**Task goal:**
Without any pictures, restate the full set of records below exactly.

**Data extract:**
==*==
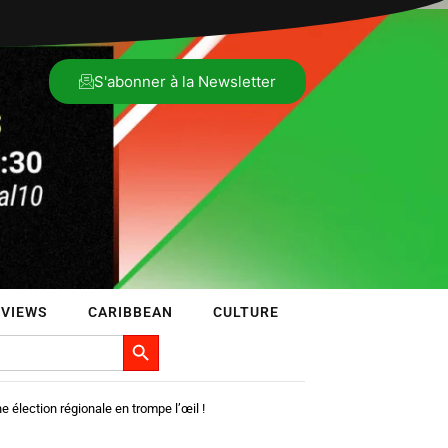
S'abonner à la Newsletter
RVIEWS
CARIBBEAN
CULTURE
Search Button
e élection régionale en trompe l’œil !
==*==
**Output:**
S'abonner à la Newsletter
RVIEWS
CARIBBEAN
CULTURE
Search Button
e élection régionale en trompe l’œil !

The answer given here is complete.